Aiming at continuous terahertz images of defects of the foam core material of the wind blade, the target defects are the same.
The algorithm has the main idea that a criterion function for evaluating the clustering performance is optimal after multiple iteration processes, and a data set is divided into different clusters, so that each generated cluster is internally compact and independent among the clusters. The defects in the bonding layer cause the intensity of the reflected echo to be different, and the bonding defects are embodied as a single cluster on the continuous terahertz wave image, and the pixel cluster is consistent with the image segmentation, so that the defect image is separated from other classes.
2) Defect area estimation
And (4) carrying out image segmentation on the terahertz image of the bonding layer to obtain a binary image containing defect information, traversing all defect pixel points in the image, and then solving the sum of the defect pixel points. Due to continuous terahertzThe stepping precision of the X axis and the stepping precision of the Y axis of the system are both 1mm, and the real area represented by each pixel point is 1mm2. Therefore, the total value of the defect pixels is the value of the defect area.

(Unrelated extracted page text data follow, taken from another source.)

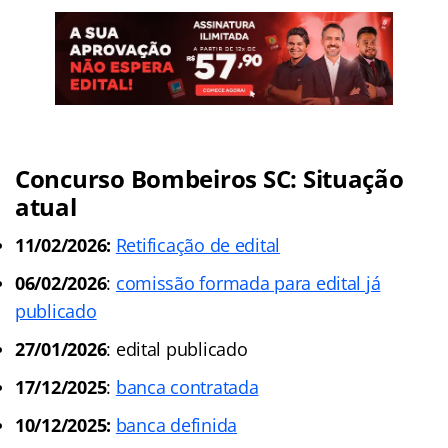
Concurso Bombeiros SC: Situação
atual
11/02/2026:
Retificação de edital
06/02/2026
:
comissão formada para edital já
publicado
27/01/2026
: edital publicado
17/12/2025
:
banca contratada
10/12/2025:
banca definida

The method can detect the defects of the foam core material by determining the defect positions in the wind power generation foam core material, so that the detection efficiency of the wind blade foam core material is improved; meanwhile, the overall safety performance of the wind power generation blade is improved. The defect type and the position information are fed back to the defect processing unit, so that the defective foam board is recycled, and the waste of resources is reduced.